7. US patent 3,652,442, Electroplating cell including means to agitate the electrolyte in laminar flow. This is the instrument Romankiw invented to allow him to make the magnetic film for thin film head. This cell uses an innovative means to agitate the solution, with a reciprocating paddle, to provide laminar flow agitation with uniform and well controlled diffusion layer thickness. This enables the precise control of the composition of permalloy and other magnetic alloy film in a manufacturing scale. This tool also allows the application of an external magnetic field during electroplating that creates magnetic anisotropy in the film during deposition. The correct orientation of the magnetic easy axis with respect to the magnetic yoke configuration is a critical requirement for fast switching of the magnetization and fast writing.

8. US patent 5,516,412. Vertical Paddle Cell. This is a follow on invention of the previous one, also with a reciprocating paddle for electroplating, but in a vertical configuration, enabling easier and faster loading / unloading of wafers, and also avoiding particle dropping from anode.

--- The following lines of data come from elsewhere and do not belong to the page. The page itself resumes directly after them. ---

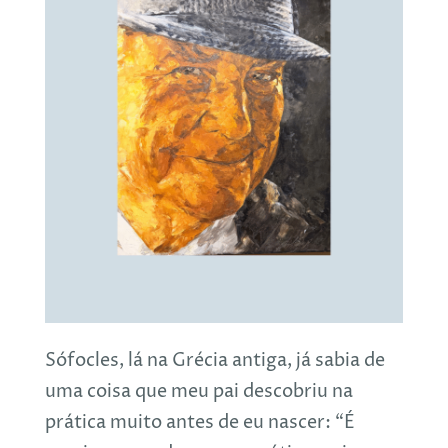
Sófocles, lá na Grécia antiga, já sabia de
uma coisa que meu pai descobriu na
prática muito antes de eu nascer: “É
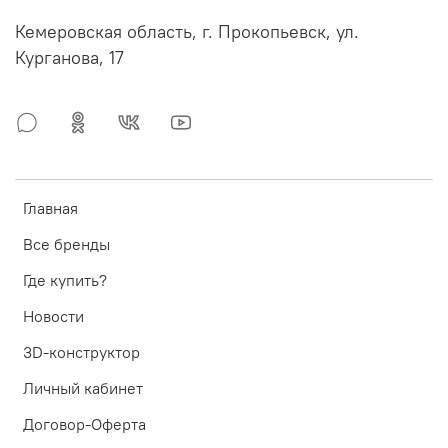
Кемеровская область, г. Прокопьевск, ул.
Курганова, 17
Главная
Все бренды
Где купить?
Новости
3D-конструктор
Личный кабинет
Договор-Оферта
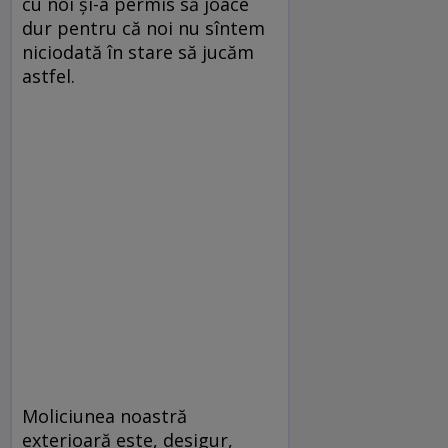
cu noi și-a permis să joace
dur pentru că noi nu sîntem
niciodată în stare să jucăm
astfel.
Moliciunea noastră
exterioară este, desigur,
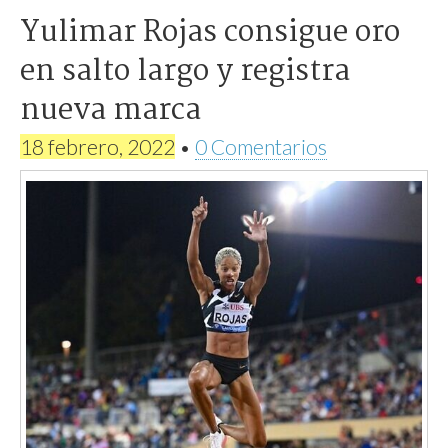
Yulimar Rojas consigue oro
en salto largo y registra
nueva marca
18 febrero, 2022
•
0 Comentarios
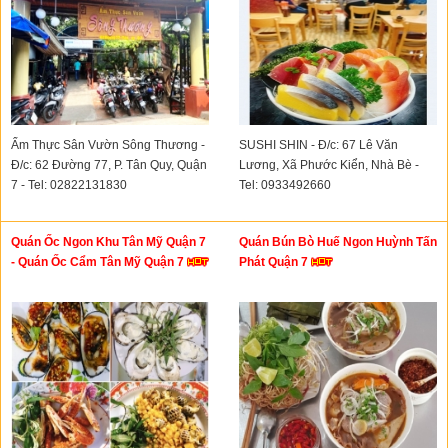
Ẩm Thực Sân Vườn Sông Thương -
SUSHI SHIN - Đ/c: 67 Lê Văn
Đ/c: 62 Đường 77, P. Tân Quy, Quận
Lương, Xã Phước Kiển, Nhà Bè -
7 - Tel: 02822131830
Tel: 0933492660
Quán Ốc Ngon Khu Tân Mỹ Quận 7
Quán Bún Bò Huế Ngon Huỳnh Tấn
- Quán Ốc Cẩm Tân Mỹ Quận 7
Phát Quận 7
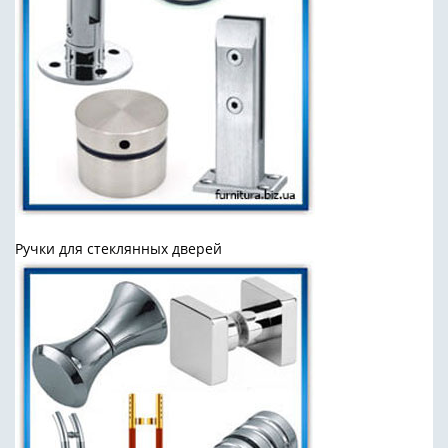
Ручки для стеклянных дверей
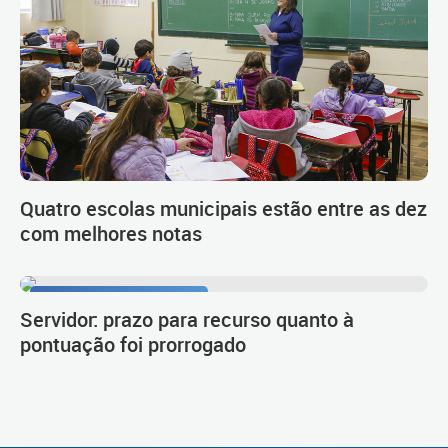
Quatro escolas municipais estão entre as dez
com melhores notas
Procedimento de carreira
Servidor: prazo para recurso quanto à
pontuação foi prorrogado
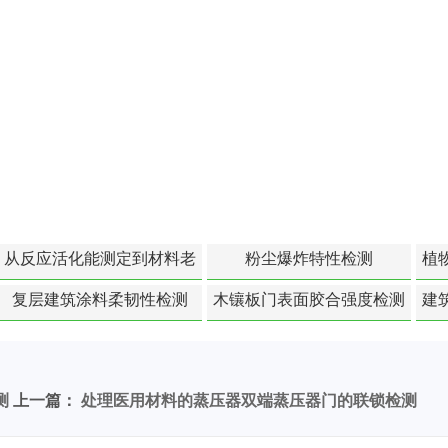
从反应活化能测定到材料老
粉尘爆炸特性检测
植
化寿命预测的经典模型
复层建筑涂料柔韧性检测
木镶板门表面胶合强度检测
建
测
上一篇：
处理医用材料的蒸压器双端蒸压器门的联锁检测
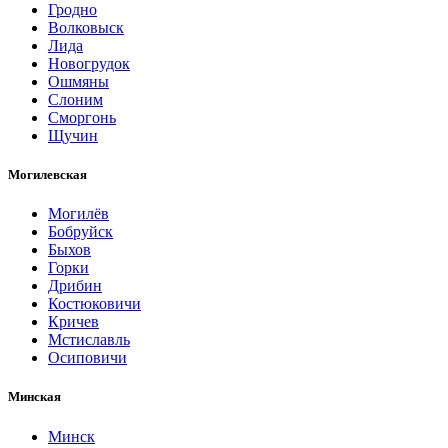
Гродно
Волковыск
Лида
Новогрудок
Ошмяны
Слоним
Сморгонь
Щучин
Могилевская
Могилёв
Бобруйск
Быхов
Горки
Дрибин
Костюковичи
Кричев
Мстиславль
Осиповичи
Минская
Минск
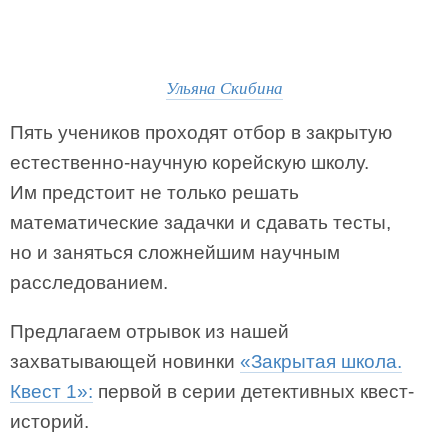
Ульяна Скибина
Пять учеников проходят отбор в закрытую
естественно-научную корейскую школу.
Им предстоит не только решать
математические задачки и сдавать тесты,
но и заняться сложнейшим научным
расследованием.
Предлагаем отрывок из нашей
захватывающей новинки
«Закрытая школа.
Квест 1»:
первой в серии детективных квест-
историй.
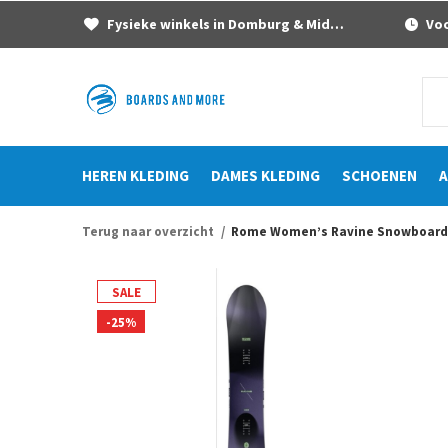
Fysieke winkels in Domburg & Middelburg
Voor
HEREN KLEDING
DAMES KLEDING
SCHOENEN
A
Terug naar overzicht
Rome Women’s Ravine Snowboard 
SALE
-25%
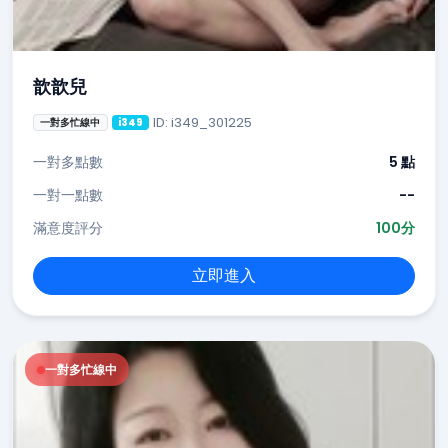
歆歆兒
ID: i349_301225
一對多忙線中
i349
一對多點數
5 點
一對一點數
--
滿意度評分
100分
立即進入
一對多忙線中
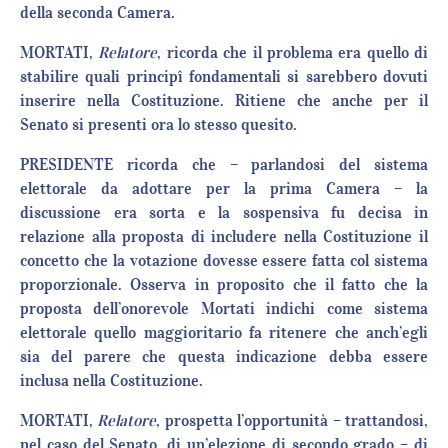
della seconda Camera.
MORTATI,
Relatore
, ricorda che il problema era quello di
stabilire quali principî fondamentali si sarebbero dovuti
inserire nella Costituzione. Ritiene che anche per il
Senato si presenti ora lo stesso quesito.
PRESIDENTE ricorda che – parlandosi del sistema
elettorale da adottare per la prima Camera – la
discussione era sorta e la sospensiva fu decisa in
relazione alla proposta di includere nella Costituzione il
concetto che la votazione dovesse essere fatta col sistema
proporzionale. Osserva in proposito che il fatto che la
proposta dell’onorevole Mortati indichi come sistema
elettorale quello maggioritario fa ritenere che anch’egli
sia del parere che questa indicazione debba essere
inclusa nella Costituzione.
MORTATI,
Relatore
, prospetta l’opportunità – trattandosi,
nel caso del Senato, di un’elezione di secondo grado – di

9. US patent 4,102,756. Nickel-iron (80:20) alloy thin film electroplating method and electrochemical treatment and plating apparatus. This is the permalloy thin film electroplated using Romankiw's plating cell and process. This alloy has been the material of choice for Disk read-and-write head for decades until the early 2000s.

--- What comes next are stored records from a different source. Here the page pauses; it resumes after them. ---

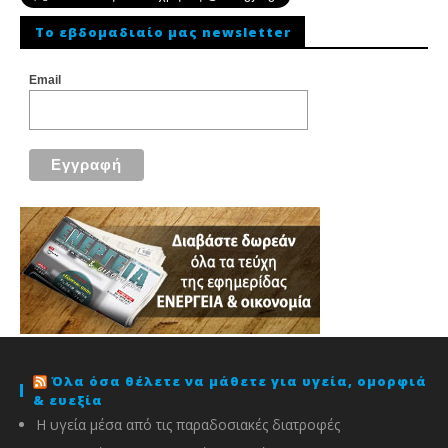
To εβδομαδιαίο μας newsletter
Email
Όλα όσα θέλετε να μάθετε για υγεία, ομορφιά
& ευεξία
Η υγεία μέσα από τις παραδοσιακές διατροφές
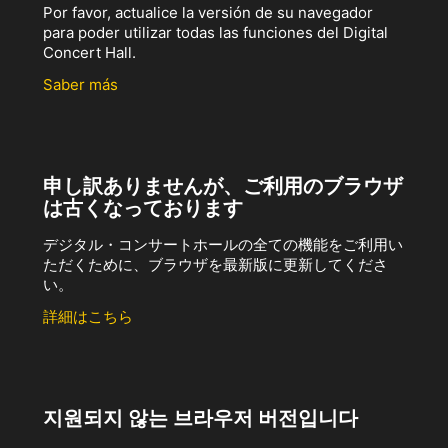
Por favor, actualice la versión de su navegador
para poder utilizar todas las funciones del Digital
Concert Hall.
Saber más
申し訳ありませんが、ご利用のブラウザ
は古くなっております
デジタル・コンサートホールの全ての機能をご利用い
ただくために、ブラウザを最新版に更新してくださ
い。
詳細はこちら
지원되지 않는 브라우저 버전입니다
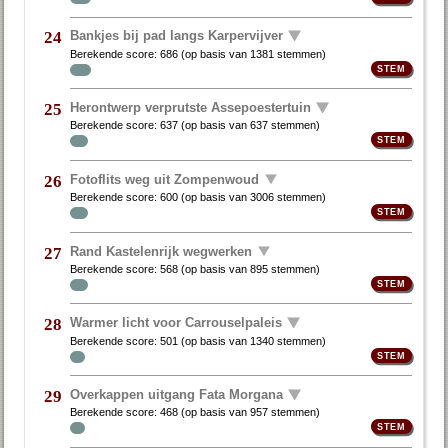
Bankjes bij pad langs Karpervijver
24
Berekende score:
686
(op basis van
1381 stemmen
)
Herontwerp verprutste Assepoestertuin
25
Berekende score:
637
(op basis van
637 stemmen
)
Fotoflits weg uit Zompenwoud
26
Berekende score:
600
(op basis van
3006 stemmen
)
Rand Kastelenrijk wegwerken
27
Berekende score:
568
(op basis van
895 stemmen
)
Warmer licht voor Carrouselpaleis
28
Berekende score:
501
(op basis van
1340 stemmen
)
Overkappen uitgang Fata Morgana
29
Berekende score:
468
(op basis van
957 stemmen
)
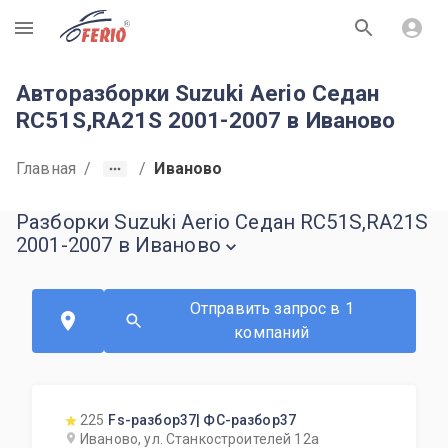
R
Авторазборки Suzuki Aerio Седан
RC51S,RA21S 2001-2007 в Иваново
Главная
/
/
Иваново
Разборки Suzuki Aerio Седан RC51S,RA21S
2001-2007 в Иваново
Отправить запрос в 1
компаний
225
Fs-разбор37| ФС-разбор37
Иваново, ул. Станкостроителей 12а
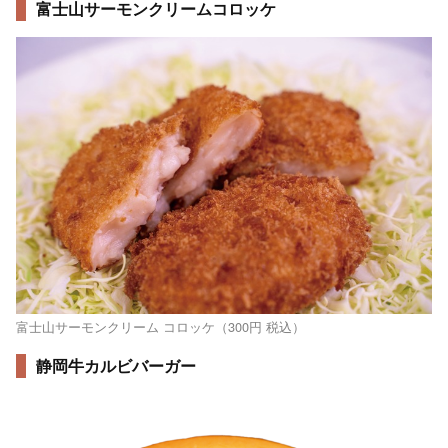
富士山サーモンクリームコロッケ
富士山サーモンクリーム コロッケ（300円 税込）
静岡牛カルビバーガー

10. US patent 4,003,768, Method for treating magnetic alloy to increase the magnetic permeability. This is the method of thermal annealing the electroplating permalloy in a magnetic field to further improve the permeability in the easy axis, to further improve the magnetization, magnetic switching, and the writing performance.

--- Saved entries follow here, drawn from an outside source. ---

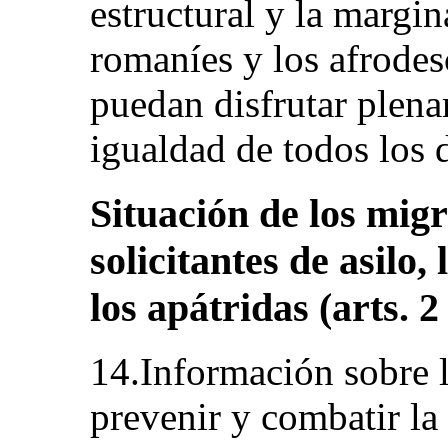
estructural y la margin
romaníes y los afrodes
puedan disfrutar plen
igualdad de todos los
Situación de los migr
solicitantes de asilo,
los apátridas (arts. 2
14.Información sobre 
prevenir y combatir la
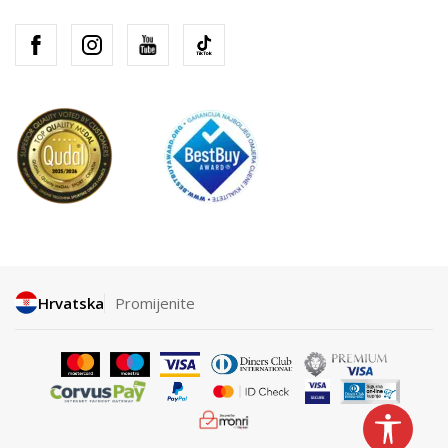
Hrvatska
Promijenite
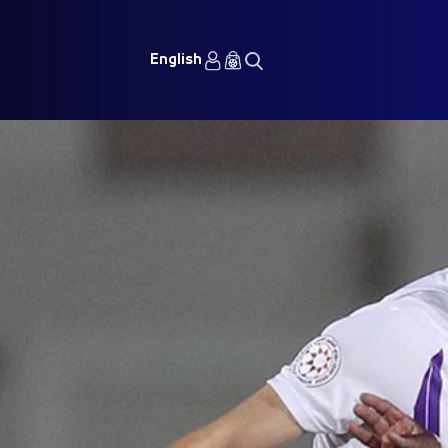
English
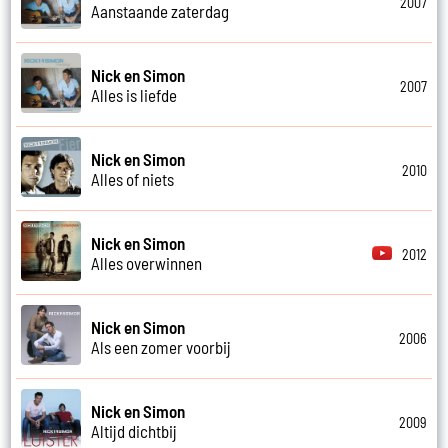
2007
Aanstaande zaterdag
Nick en Simon
2007
Alles is liefde
Nick en Simon
2010
Alles of niets
Nick en Simon
2012
Alles overwinnen
Nick en Simon
2006
Als een zomer voorbij
Nick en Simon
2009
Altijd dichtbij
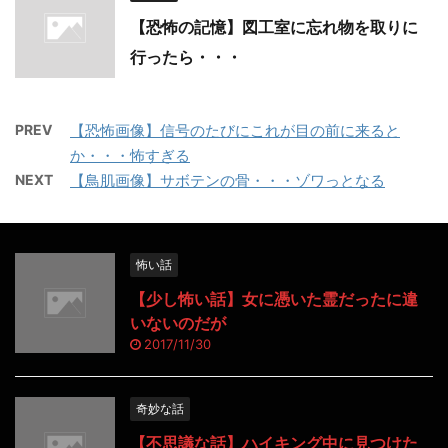
【恐怖の記憶】図工室に忘れ物を取りに
行ったら・・・
PREV
【恐怖画像】信号のたびにこれが目の前に来ると
か・・・怖すぎる
NEXT
【鳥肌画像】サボテンの骨・・・ゾワっとなる
怖い話
【少し怖い話】女に憑いた霊だったに違
いないのだが
2017/11/30
奇妙な話
【不思議な話】ハイキング中に見つけた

In addition to the thin film heads, Luby's inventions also contribute to the controlled collapse chip connection, or the flip chip packaging technology for computer processor, copper interconnects, advanced packaging, thin film solar cell, and on-chip inductive power convertor.

== Awards ==
- The Electrochemical Society Electrodeposition division Research award, 1984
- IEEE Fellow, 1986
- The Electrochemical Society Fellow, 1990
- Society of Chemical Industry Perkin Medal, 1993
- The Electrochemical Society Vittorio De Nora Award, 1994
- IEEE Morris N. Liebmann Memorial Award, 1994.
- The Electrochemical Society honorary member, 2003.
- The National Inventors Hall of Fame inductee, 2012.
- The National Academy of Engineering foreign member, 2014.
- Order of Prince Yaroslav the Wise, 2020.